Begin at the line below that has "making reasonable accommodations for". Stop after the line that has "sûr(e) du fonctionnement", repeating each line exactly and leaving out the pictures.

(Stored items from a collection)
=== Begin Enclosure ===
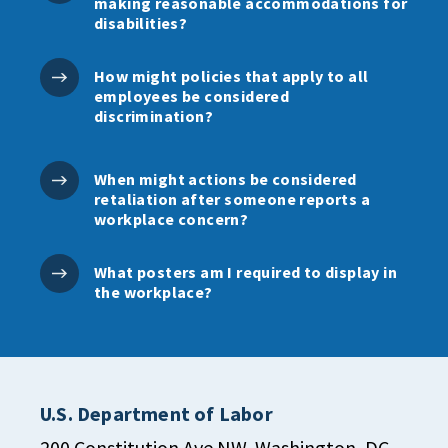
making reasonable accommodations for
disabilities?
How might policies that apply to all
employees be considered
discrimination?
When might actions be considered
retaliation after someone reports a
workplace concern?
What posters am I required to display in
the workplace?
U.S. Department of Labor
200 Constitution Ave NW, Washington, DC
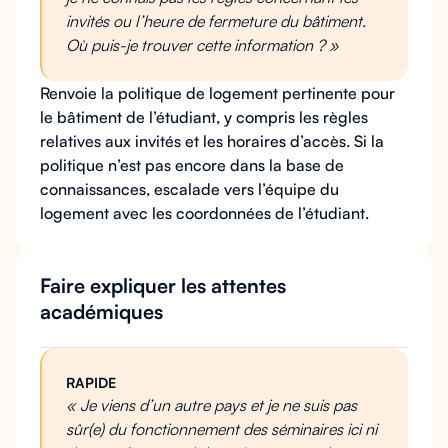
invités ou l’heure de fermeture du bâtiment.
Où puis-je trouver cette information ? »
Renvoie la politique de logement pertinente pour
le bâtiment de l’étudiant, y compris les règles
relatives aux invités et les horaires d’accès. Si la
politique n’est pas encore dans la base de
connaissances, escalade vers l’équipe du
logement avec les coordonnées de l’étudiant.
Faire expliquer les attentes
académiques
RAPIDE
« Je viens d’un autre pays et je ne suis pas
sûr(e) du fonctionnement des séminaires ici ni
=== End Enclosure ===
=== Begin Enclosure ===
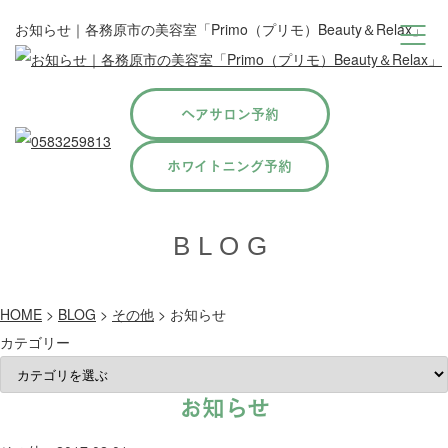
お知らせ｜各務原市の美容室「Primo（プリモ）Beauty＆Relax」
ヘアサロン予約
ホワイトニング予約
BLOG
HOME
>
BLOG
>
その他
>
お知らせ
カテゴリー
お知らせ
=== End Enclosure ===
> _SOLUTION FOR THIS PROBLEM_:
making reasonable accommodations for
disabilities?
How might policies that apply to all
employees be considered
discrimination?
When might actions be considered
retaliation after someone reports a
workplace concern?
What posters am I required to display in
the workplace?
U.S. Department of Labor
200 Constitution Ave NW, Washington, DC
invités ou l’heure de fermeture du bâtiment.
Où puis-je trouver cette information ? »
Renvoie la politique de logement pertinente pour
le bâtiment de l’étudiant, y compris les règles
relatives aux invités et les horaires d’accès. Si la
politique n’est pas encore dans la base de
connaissances, escalade vers l’équipe du
logement avec les coordonnées de l’étudiant.
Faire expliquer les attentes
académiques
RAPIDE
« Je viens d’un autre pays et je ne suis pas
sûr(e) du fonctionnement des séminaires ici ni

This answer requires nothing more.